Abstract

Objectives: The meta-analysis was performed to summarize the available evidence and determine the healing effectiveness of autologous platelet-rich gel (APG) on diabetic foot (DF) wounds. Approach: PubMed and The Cochrane Library and CNKI databases were searched to identify prior randomized controlled trials. Methodological qualities of included studies were assessed using Cochrane Handbook for Systematic Reviews of Intervention. Healing rate was considered the primary outcome; the secondary outcomes included healing time and adverse events. Results: Fifteen studies involving a total of 827 subjects were analyzed in the meta-analysis. Considering the primary outcome, the average healing rate in APG group was 85.8% and ranged from 68.4% to 100%. Relatively, the control group was 57.4% and ranged from 18.2% to 75.0%. Eligible studies were compared with a fixed effects model (I 2 = 0.0%, p = 0.496), indicating a higher healing rate with APG (risk ratio [RR] 1.44, 95% confidence interval [CI]: 1.32-1.57, z = 8.50, p < 0.001).

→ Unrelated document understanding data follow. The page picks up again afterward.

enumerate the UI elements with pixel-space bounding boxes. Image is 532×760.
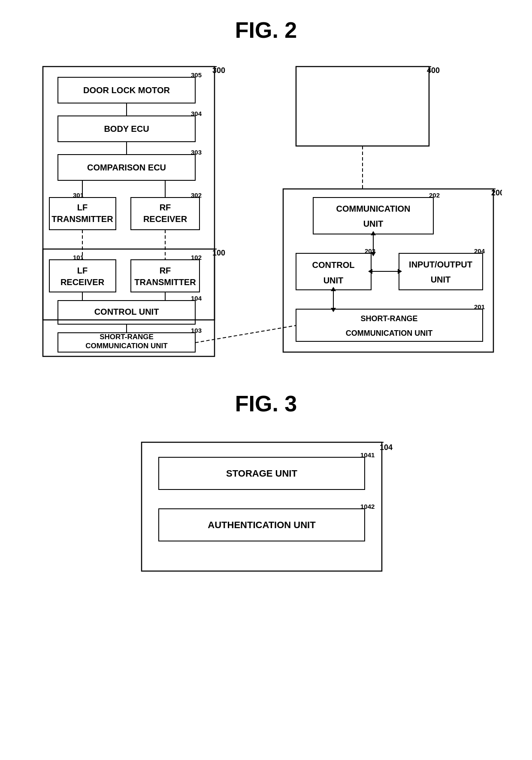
text-short-range-100b: COMMUNICATION UNIT: [85, 342, 168, 350]
label-204: 204: [474, 247, 485, 255]
text-rf-transmitter: RF: [160, 266, 171, 275]
svg-marker-39: [331, 287, 336, 291]
svg-marker-36: [368, 269, 372, 274]
text-io-unit2: UNIT: [431, 275, 451, 284]
fig3-title: FIG. 3: [235, 391, 297, 416]
svg-rect-27: [313, 198, 433, 234]
fig2-svg: 300 305 DOOR LOCK MOTOR 304 BODY ECU 303…: [30, 56, 502, 365]
text-body-ecu: BODY ECU: [104, 124, 149, 134]
text-rf-transmitter2: TRANSMITTER: [134, 277, 196, 287]
text-lf-transmitter: LF: [77, 203, 88, 212]
label-104-fig3: 104: [380, 443, 393, 452]
text-short-range-100: SHORT-RANGE: [100, 333, 154, 341]
svg-rect-22: [296, 67, 429, 146]
label-102: 102: [191, 254, 202, 261]
text-lf-receiver2: RECEIVER: [60, 277, 105, 287]
svg-rect-14: [131, 260, 200, 292]
text-control-unit-200b: UNIT: [323, 276, 344, 285]
text-control-unit-200: CONTROL: [312, 260, 355, 270]
label-200: 200: [491, 188, 502, 197]
label-304: 304: [191, 110, 202, 117]
text-rf-receiver: RF: [160, 203, 171, 212]
fig3-svg: 104 1041 STORAGE UNIT 1042 AUTHENTICATIO…: [116, 429, 416, 580]
svg-rect-29: [399, 253, 483, 290]
svg-line-40: [195, 325, 296, 343]
label-300: 300: [212, 66, 225, 75]
svg-marker-33: [371, 231, 376, 235]
text-rf-receiver2: RECEIVER: [143, 214, 187, 224]
label-201: 201: [474, 303, 485, 310]
label-303: 303: [191, 149, 202, 156]
text-comm-unit2: UNIT: [363, 219, 384, 228]
text-short-range-200b: COMMUNICATION UNIT: [346, 329, 433, 337]
svg-rect-13: [49, 260, 116, 292]
text-auth-unit: AUTHENTICATION UNIT: [208, 520, 316, 530]
text-short-range-200: SHORT-RANGE: [360, 314, 417, 323]
svg-marker-35: [398, 269, 402, 274]
text-lf-transmitter2: TRANSMITTER: [51, 214, 113, 224]
text-lf-receiver: LF: [77, 266, 88, 275]
label-100: 100: [212, 249, 225, 257]
text-comm-unit: COMMUNICATION: [336, 204, 411, 213]
label-302: 302: [191, 192, 202, 199]
label-103: 103: [191, 327, 202, 334]
label-305: 305: [191, 71, 202, 79]
label-400: 400: [427, 66, 440, 75]
svg-rect-25: [283, 189, 493, 352]
svg-rect-41: [142, 442, 382, 571]
text-control-unit-100: CONTROL UNIT: [94, 307, 159, 316]
text-storage-unit: STORAGE UNIT: [226, 468, 297, 479]
label-1041: 1041: [360, 451, 375, 459]
svg-marker-38: [331, 308, 336, 312]
label-104: 104: [191, 295, 202, 302]
text-io-unit: INPUT/OUTPUT: [409, 260, 472, 269]
fig2-title: FIG. 2: [235, 17, 297, 43]
label-1042: 1042: [360, 503, 375, 510]
text-door-lock-motor: DOOR LOCK MOTOR: [83, 85, 170, 95]
text-comparison-ecu: COMPARISON ECU: [87, 163, 166, 172]
label-202: 202: [429, 192, 440, 199]
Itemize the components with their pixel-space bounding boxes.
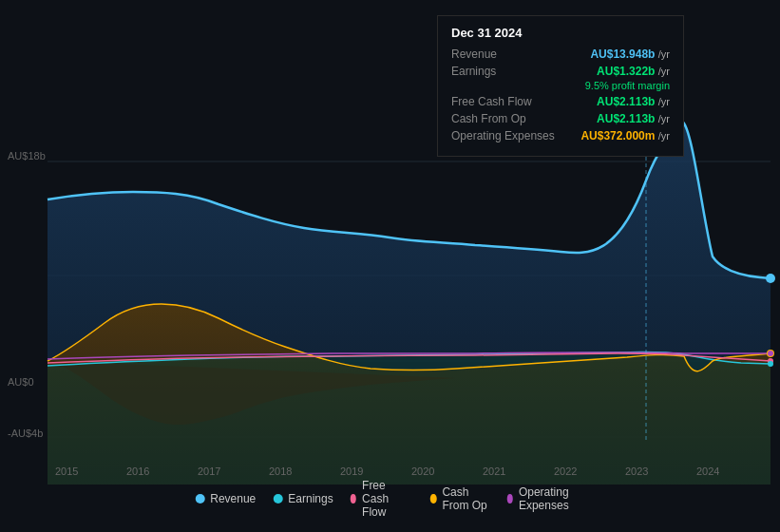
tooltip-row-earnings: Earnings AU$1.322b /yr xyxy=(451,65,670,78)
x-label-2024: 2024 xyxy=(696,466,719,477)
x-label-2020: 2020 xyxy=(411,466,434,477)
legend-dot-earnings xyxy=(273,494,282,504)
y-label-18b: AU$18b xyxy=(8,150,46,162)
tooltip-row-cashop: Cash From Op AU$2.113b /yr xyxy=(451,112,670,125)
legend-dot-cashop xyxy=(430,494,436,504)
legend-label-revenue: Revenue xyxy=(210,492,256,505)
tooltip-label-earnings: Earnings xyxy=(451,65,556,78)
legend-label-earnings: Earnings xyxy=(288,492,333,505)
chart-container: AU$18b AU$0 -AU$4b 2015 2016 2017 2018 2… xyxy=(0,0,780,532)
legend-dot-revenue xyxy=(195,494,204,504)
legend-item-earnings[interactable]: Earnings xyxy=(273,492,333,505)
tooltip-value-revenue: AU$13.948b /yr xyxy=(590,48,670,61)
tooltip-label-fcf: Free Cash Flow xyxy=(451,95,556,108)
x-label-2019: 2019 xyxy=(340,466,363,477)
tooltip-label-opex: Operating Expenses xyxy=(451,129,556,142)
tooltip-value-cashop: AU$2.113b /yr xyxy=(597,112,670,125)
legend-label-fcf: Free Cash Flow xyxy=(362,479,413,519)
tooltip-panel: Dec 31 2024 Revenue AU$13.948b /yr Earni… xyxy=(437,15,684,157)
legend-label-cashop: Cash From Op xyxy=(442,485,489,512)
x-label-2015: 2015 xyxy=(55,466,78,477)
tooltip-value-earnings: AU$1.322b /yr xyxy=(597,65,670,78)
tooltip-row-revenue: Revenue AU$13.948b /yr xyxy=(451,48,670,61)
profit-margin-text: 9.5% profit margin xyxy=(585,80,670,91)
legend-label-opex: Operating Expenses xyxy=(519,485,585,512)
svg-point-9 xyxy=(768,361,773,367)
chart-legend: Revenue Earnings Free Cash Flow Cash Fro… xyxy=(195,479,585,519)
y-label-neg4b: -AU$4b xyxy=(8,428,43,439)
x-label-2022: 2022 xyxy=(554,466,577,477)
tooltip-value-fcf: AU$2.113b /yr xyxy=(597,95,670,108)
legend-item-cashop[interactable]: Cash From Op xyxy=(430,485,489,512)
legend-dot-opex xyxy=(507,494,513,504)
tooltip-row-fcf: Free Cash Flow AU$2.113b /yr xyxy=(451,95,670,108)
tooltip-date: Dec 31 2024 xyxy=(451,26,670,40)
x-label-2021: 2021 xyxy=(483,466,505,477)
tooltip-value-opex: AU$372.000m /yr xyxy=(580,129,670,142)
tooltip-row-opex: Operating Expenses AU$372.000m /yr xyxy=(451,129,670,142)
legend-item-revenue[interactable]: Revenue xyxy=(195,492,256,505)
x-label-2016: 2016 xyxy=(126,466,149,477)
y-label-0: AU$0 xyxy=(8,376,34,388)
x-label-2018: 2018 xyxy=(269,466,292,477)
x-label-2023: 2023 xyxy=(625,466,648,477)
legend-item-opex[interactable]: Operating Expenses xyxy=(507,485,585,512)
svg-point-8 xyxy=(768,351,773,356)
profit-margin-row: 9.5% profit margin xyxy=(451,80,670,91)
legend-dot-fcf xyxy=(351,494,356,504)
tooltip-label-cashop: Cash From Op xyxy=(451,112,556,125)
legend-item-fcf[interactable]: Free Cash Flow xyxy=(351,479,413,519)
x-label-2017: 2017 xyxy=(198,466,220,477)
tooltip-label-revenue: Revenue xyxy=(451,48,556,61)
svg-point-5 xyxy=(766,274,775,283)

The leave-one-out sensitivity analysis is robust. Considering the secondary outcomes, APG therapy needed less time (weighted mean difference -10.75 days, 95% CI: -11.67 to 8.86 days, z = 14.34, p < 0.001) and had fewer adverse events (RR 0.44, 95% CI: 0.25-0.76, z = 2.94, p = 0.003). Innovation: APG therapy is an innovative and effective approach to promote DF wound healing and reduce healing time and adverse events. Conclusion: The meta-analysis demonstrates that APG therapy has a positive effect on the treatment of DF wounds. However, additional well-designed and high-quality studies are needed to reach a conclusion with more confidence.